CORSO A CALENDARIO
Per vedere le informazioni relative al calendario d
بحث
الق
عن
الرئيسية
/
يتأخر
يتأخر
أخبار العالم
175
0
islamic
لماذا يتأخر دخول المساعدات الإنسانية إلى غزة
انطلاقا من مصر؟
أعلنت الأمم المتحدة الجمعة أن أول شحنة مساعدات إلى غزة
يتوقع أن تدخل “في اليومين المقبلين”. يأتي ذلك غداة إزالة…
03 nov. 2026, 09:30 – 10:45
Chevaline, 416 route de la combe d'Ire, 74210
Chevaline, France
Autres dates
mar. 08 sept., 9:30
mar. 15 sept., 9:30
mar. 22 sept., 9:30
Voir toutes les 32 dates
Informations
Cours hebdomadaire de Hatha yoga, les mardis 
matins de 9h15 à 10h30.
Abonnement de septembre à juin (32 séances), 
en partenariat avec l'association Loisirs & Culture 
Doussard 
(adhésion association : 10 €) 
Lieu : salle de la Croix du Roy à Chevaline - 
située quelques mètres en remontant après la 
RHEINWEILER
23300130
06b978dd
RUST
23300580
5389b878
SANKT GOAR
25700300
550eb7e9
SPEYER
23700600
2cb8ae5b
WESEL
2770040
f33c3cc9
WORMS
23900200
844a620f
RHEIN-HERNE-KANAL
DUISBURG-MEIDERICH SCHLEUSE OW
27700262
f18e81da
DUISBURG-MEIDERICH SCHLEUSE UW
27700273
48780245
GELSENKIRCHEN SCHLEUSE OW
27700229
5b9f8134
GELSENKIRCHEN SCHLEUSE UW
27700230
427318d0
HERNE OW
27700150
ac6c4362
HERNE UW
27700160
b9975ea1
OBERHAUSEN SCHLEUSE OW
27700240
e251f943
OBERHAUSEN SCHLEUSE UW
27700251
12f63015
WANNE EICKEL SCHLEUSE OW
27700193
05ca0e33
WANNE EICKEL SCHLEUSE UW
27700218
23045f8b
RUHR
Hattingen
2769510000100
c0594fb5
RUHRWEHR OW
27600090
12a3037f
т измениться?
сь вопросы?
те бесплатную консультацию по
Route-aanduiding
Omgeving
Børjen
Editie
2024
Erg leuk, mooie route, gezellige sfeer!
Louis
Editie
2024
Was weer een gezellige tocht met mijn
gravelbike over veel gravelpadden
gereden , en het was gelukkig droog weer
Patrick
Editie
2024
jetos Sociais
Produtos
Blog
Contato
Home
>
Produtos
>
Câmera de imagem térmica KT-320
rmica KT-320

□ □ □ □ □

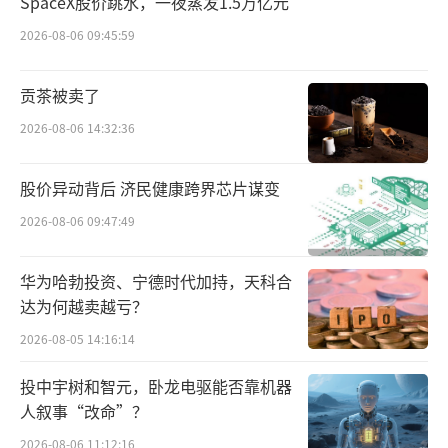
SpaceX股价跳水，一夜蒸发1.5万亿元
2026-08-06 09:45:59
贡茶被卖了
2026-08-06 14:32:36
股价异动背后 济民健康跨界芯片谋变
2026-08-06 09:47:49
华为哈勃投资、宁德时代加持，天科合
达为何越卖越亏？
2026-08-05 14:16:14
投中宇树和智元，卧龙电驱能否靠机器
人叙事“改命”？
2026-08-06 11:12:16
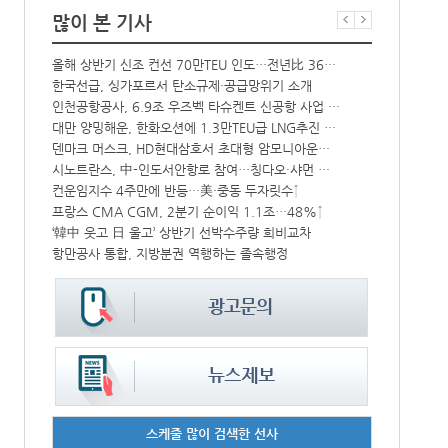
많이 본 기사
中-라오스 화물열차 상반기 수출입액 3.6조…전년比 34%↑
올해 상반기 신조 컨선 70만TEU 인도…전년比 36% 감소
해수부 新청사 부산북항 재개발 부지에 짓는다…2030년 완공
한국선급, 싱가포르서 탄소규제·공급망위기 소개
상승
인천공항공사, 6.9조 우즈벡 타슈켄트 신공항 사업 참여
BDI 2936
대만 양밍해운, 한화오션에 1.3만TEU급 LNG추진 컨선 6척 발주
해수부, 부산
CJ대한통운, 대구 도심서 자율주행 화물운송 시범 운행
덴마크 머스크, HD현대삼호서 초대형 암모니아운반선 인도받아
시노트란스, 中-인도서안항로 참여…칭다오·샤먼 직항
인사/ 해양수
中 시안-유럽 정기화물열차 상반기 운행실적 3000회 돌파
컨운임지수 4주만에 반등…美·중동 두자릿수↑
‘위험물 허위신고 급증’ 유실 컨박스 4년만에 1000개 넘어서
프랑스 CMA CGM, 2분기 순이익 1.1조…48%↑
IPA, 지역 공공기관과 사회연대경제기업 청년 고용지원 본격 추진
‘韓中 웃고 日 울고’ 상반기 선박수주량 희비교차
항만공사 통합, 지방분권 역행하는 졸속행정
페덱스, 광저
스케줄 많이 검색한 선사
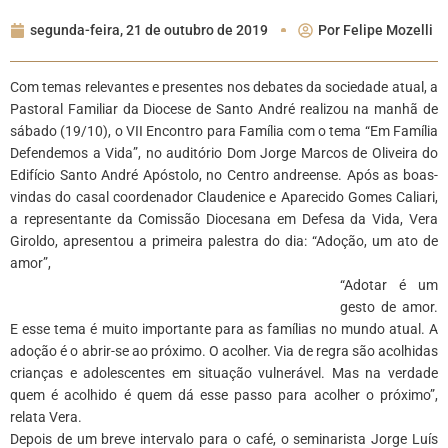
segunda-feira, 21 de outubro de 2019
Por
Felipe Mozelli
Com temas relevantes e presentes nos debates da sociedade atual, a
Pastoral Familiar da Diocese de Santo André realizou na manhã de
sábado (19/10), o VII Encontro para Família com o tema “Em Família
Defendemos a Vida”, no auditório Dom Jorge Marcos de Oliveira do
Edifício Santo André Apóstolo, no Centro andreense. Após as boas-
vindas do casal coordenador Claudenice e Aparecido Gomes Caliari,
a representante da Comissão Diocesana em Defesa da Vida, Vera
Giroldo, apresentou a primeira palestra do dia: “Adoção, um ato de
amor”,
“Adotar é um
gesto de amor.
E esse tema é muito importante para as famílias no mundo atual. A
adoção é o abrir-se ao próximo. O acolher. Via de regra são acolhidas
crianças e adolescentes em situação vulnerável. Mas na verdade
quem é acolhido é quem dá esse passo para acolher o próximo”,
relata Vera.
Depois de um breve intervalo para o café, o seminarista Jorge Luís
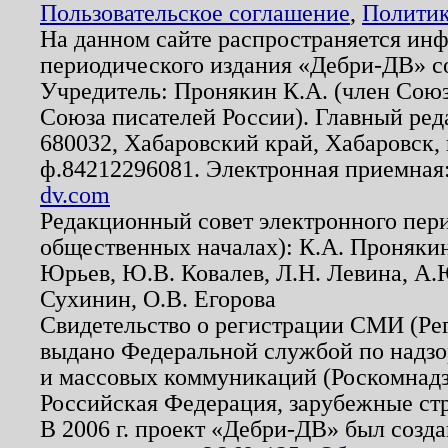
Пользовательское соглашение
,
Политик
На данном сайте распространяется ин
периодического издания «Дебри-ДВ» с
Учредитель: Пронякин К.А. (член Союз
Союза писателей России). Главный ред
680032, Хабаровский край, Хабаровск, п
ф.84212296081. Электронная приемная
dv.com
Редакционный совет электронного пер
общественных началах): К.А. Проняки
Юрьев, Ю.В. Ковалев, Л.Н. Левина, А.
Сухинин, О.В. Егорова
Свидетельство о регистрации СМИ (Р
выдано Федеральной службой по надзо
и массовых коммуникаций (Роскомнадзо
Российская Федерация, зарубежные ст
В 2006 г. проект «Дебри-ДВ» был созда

□ □ □ □ □

Filter the listing down to the lines holding the word "acolher", and return those.

adoção é o abrir-se ao próximo. O acolher. Via de regra são acolhidas
quem é acolhido é quem dá esse passo para acolher o próximo”,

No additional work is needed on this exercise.